Before demolition a second much larger plant, built on the South Denes, had opened in September 1958.

=== South Denes power station ===
South Denes power station was sanctioned in July 1953 as a coal fired station but in 1955 it was decided to convert to oil firing using residual oil.Initially commissioned in 1957. it had an installed capacity of 252 MW and comprised two 60 MW Metropolitan Vickers turbo-alternator and two 60 MW Richardsons Westgarth turbo-alternators. In 1972, the 60 MW machine was up-rated to 64 MW. The completed station accommodated two three drum boilers by International Combustion, Ltd., and two two-drum boilers by Mitchell Engineering, Ltd. Each has a maximum continuous evaporative capacity of 550,000 lb/hr. (69.3 kg/s) at a pressure of 900 psi and 482 °C. Seawater was used for cooling. In 1961, the thermal efficiency of the station was 30.44 per cent.
 This plant produced power until it was first scheduled to close in 1984 before briefly being used again during the UK miners' strike (1984–1985) (see graph) after which it again remained unused until 1994 when demolition began. On 5 May 1997, the main building and its chimney were demolished via a controlled explosion watched by thousands of people from the roads on the other side of the River Yare. The 360 ft chimney was a landmark of Great Yarmouth, and had been the tallest structure in Norfolk.
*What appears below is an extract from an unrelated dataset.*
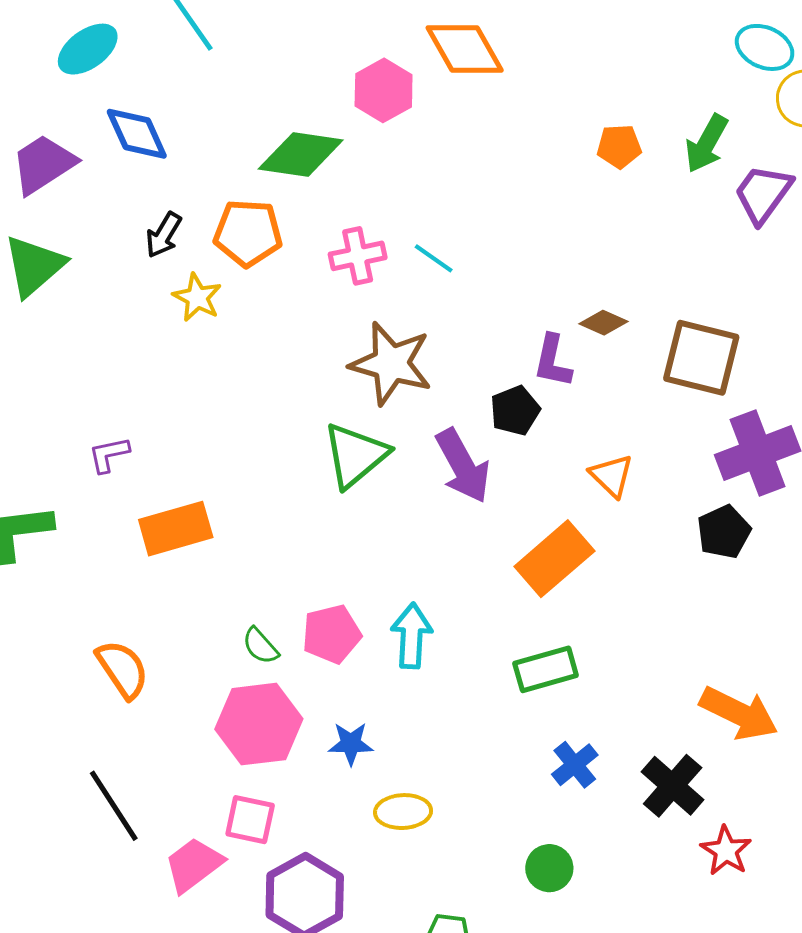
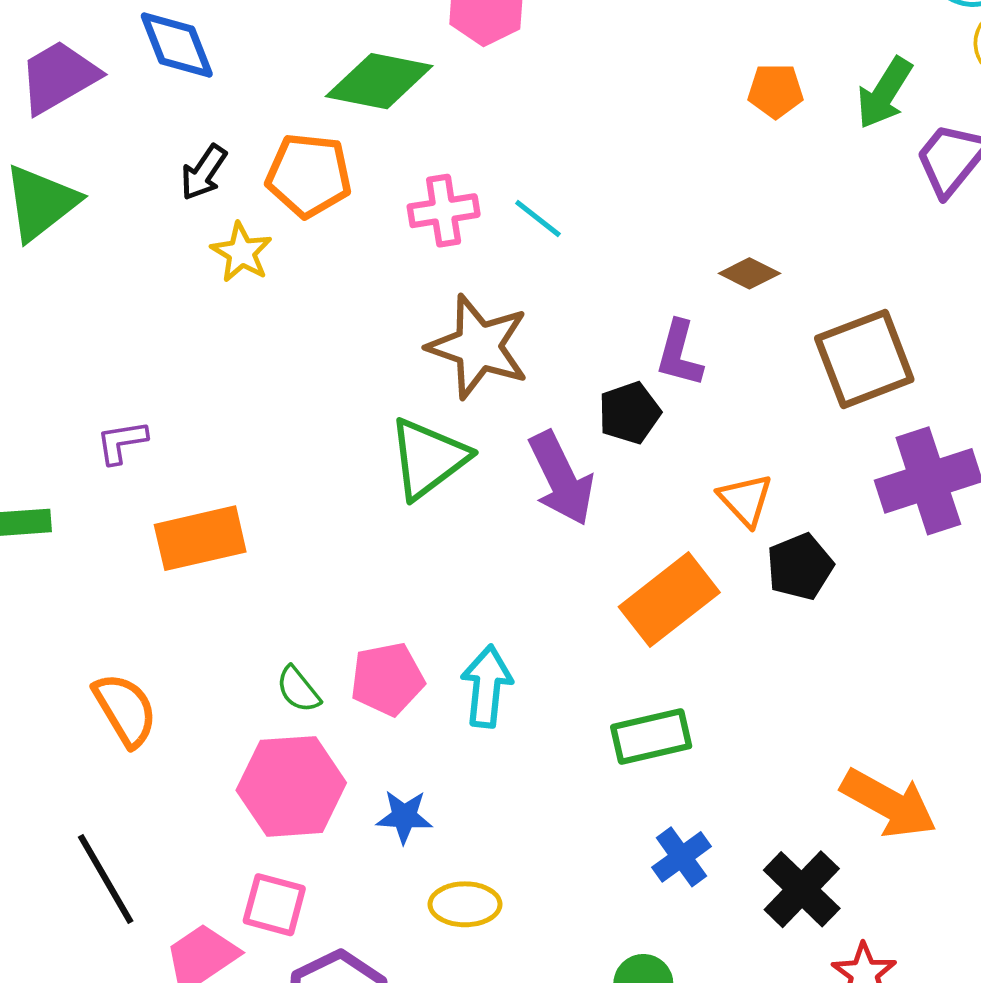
brown diamond: (603, 323) -> (749, 273), moved
brown square: (701, 358) -> (864, 359), turned -38
black pentagon: (724, 532) -> (800, 567), moved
The current gas power station plant was built on the site by Bechtel for Great Yarmouth Power Limited (a specially formed company owned by BP, Amoco and Arco) between 1998 and 2001. The project was projected to cost £185 million. The plant was operated by GE International, trading as IGE Energy Services (UK) Ltd and was then bought by RWE (trading as npower) in November 2005 for £155 million.

==Specification==
It is a CCGT type power station that runs on natural gas supplied via a 12 in diameter high pressure (69-bar) pipeline from the Bacton Gas Terminal 27 mi to the north-west. It has one 265 MWe General Electric Frame 9 (9001FA+E) gas turbine with the exhaust gas heating a Doosan heat recovery steam generator, leading to a 150 MWe Hitachi steam turbine. At 420 MW, it generates enough electricity for around 350,000 homes. It has a thermal efficiency of 57%. The terminal voltage of the plant is 19 kV, which meets the distribution network of EDF Energy via a transformer at 132 kV. The steam condenser uses about 9 tonnes of water per second drawn from the River Yare and discharged out to sea.